No Dentists Convicted of Medicaid Fraud in 2021: Texas Medicaid Fraud Control Unit

In March TDMR reported on the federal HHS-OIG report about the 2021 cumulative activities of state Medicaid Fraud Control Units around the country.  As there were no state breakdowns, we filed an access to information request with the Office of the Attorney General under which the Texas MFCU operates to get the breakdown for Texas.  We were sent a spreadsheet, a PDF copy of which is below.
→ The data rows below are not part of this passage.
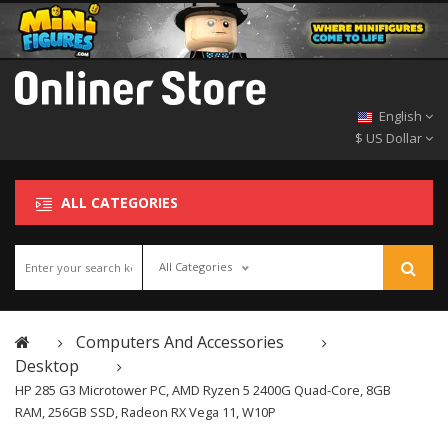
English
$ US Dollar
ALL CATEGORIES
All Categories
Computers And Accessories
Desktop
HP 285 G3 Microtower PC, AMD Ryzen 5 2400G Quad-Core, 8GB
RAM, 256GB SSD, Radeon RX Vega 11, W10P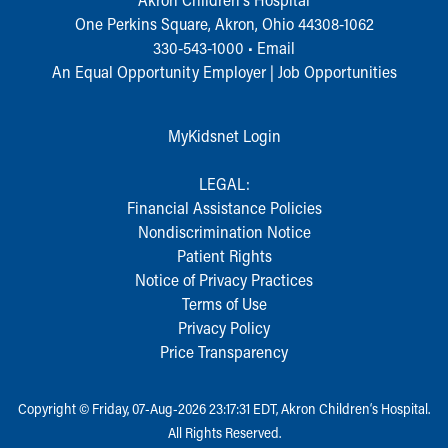
During Your Visit
One Perkins Square, Akron, Ohio 44308-1062
Financial Services
330-543-1000
•
Email
Rest Accommodations
An Equal Opportunity Employer |
Job Opportunities
Visiting
Gift Shop
Department of Public Safety
MyKidsnet Login
Health Info
Health Information
LEGAL:
Healthy Info, Healthy Kids
Financial Assistance Policies
Inside Children's Blog
Nondiscrimination Notice
KidsHealth Topics
Patient Rights
Family Library
Notice of Privacy Practices
Educational Resources
Terms of Use
Injury Prevention
Privacy Policy
Medical Records
Price Transparency
Symptom Checker
Skip to main content
Copyright © Friday, 07-Aug-2026 23:17:31 EDT, Akron Children‘s Hospital.
All Rights Reserved.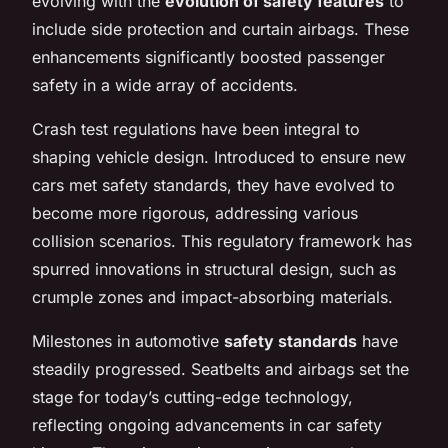
evolving with the
evolution of safety features
to
include side protection and curtain airbags. These
enhancements significantly boosted passenger
safety in a wide array of accidents.
Crash test regulations have been integral to
shaping vehicle design. Introduced to ensure new
cars met safety standards, they have evolved to
become more rigorous, addressing various
collision scenarios. This regulatory framework has
spurred innovations in structural design, such as
crumple zones and impact-absorbing materials.
Milestones in automotive
safety standards
have
steadily progressed. Seatbelts and airbags set the
stage for today’s cutting-edge technology,
reflecting ongoing advancements in car safety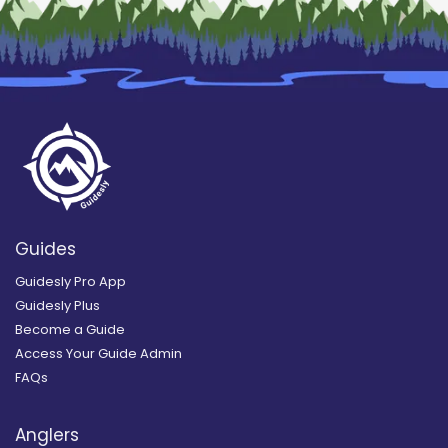
Guides
Guidesly Pro App
Guidesly Plus
Become a Guide
Access Your Guide Admin
FAQs
Anglers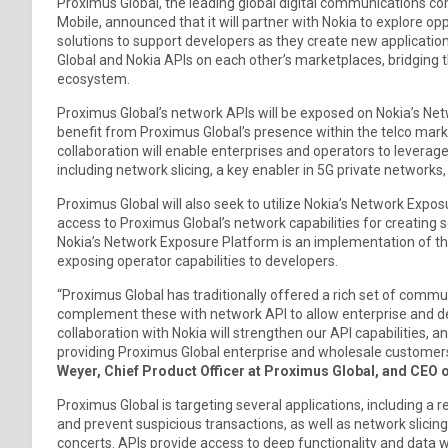
Proximus Global, the leading global digital communications c
Mobile, announced that it will partner with Nokia to explore opp
solutions to support developers as they create new applicatio
Global and Nokia APIs on each other’s marketplaces, bridging
ecosystem.
Proximus Global’s network APIs will be exposed on Nokia’s Netw
benefit from Proximus Global’s presence within the telco mar
collaboration will enable enterprises and operators to leverage
including network slicing, a key enabler in 5G private networks,
Proximus Global will also seek to utilize Nokia’s Network Expo
access to Proximus Global’s network capabilities for creating 
Nokia’s Network Exposure Platform is an implementation of 
exposing operator capabilities to developers.
“Proximus Global has traditionally offered a rich set of comm
complement these with network API to allow enterprise and dev
collaboration with Nokia will strengthen our API capabilities, a
providing Proximus Global enterprise and wholesale customers
Weyer, Chief Product Officer at Proximus Global, and CEO o
Proximus Global is targeting several applications, including a 
and prevent suspicious transactions, as well as network slicin
concerts. APIs provide access to deep functionality and data w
17 convictions of individual practitioners

According to the report, there were no dentists convicted of Medicaid fraud in 2021.  There were only 17 convictions of individual practitioners in the state including five physicians, five nurses and four personal care service attendants.

However, dentists have a significantly high number of open investigations, some 83 for 2021.  Only personal care services attendants with 230 open investigations have more.  Family physicians have 45, Internal Medicine has 31, and Nurses have 67.

While there are no convictions listed for dentists, there is an $800,000.recovery indicated.

Third of a billion recovered?

When one totals up the seven different categories of fraud recovery - Facility Based Medicaid Providers and Programs - Inpatient/Residential, Facility Based Medicaid Providers and Programs - Outpatient/Day Services, Physicians (MD/DO) by Medical Specialty, Licensed Practitioners, Other Individual Practitioners, Medical Services, Program Related - total recoveries come to an astronomical $374,097,486.71, more than 1/3 of a billion dollars.    As we did not get a total fraud figure with our spreadsheet, this is our conclusion based on the totals.

It seems odd, however, that recovery from nurse practitioners was over $52 million.  Do nurses make that kind of money to pay off million-dollar recoupments?

 

 

2 Responses

  • If there’s any further evidence needed that fraud is a significant issue, I don’t know what could possibly exist. Now it is time to prevent many of them in addition to pay and chase

  • It’s important to make a clear distinction between actual dollar amounts received by the government in violator financial restitutions, versus dollar amounts agreed to in financial settlements between alleged violators and the government.

    The first situation is real money. In the second situation, the government may never be fully compensated to the agreed terms.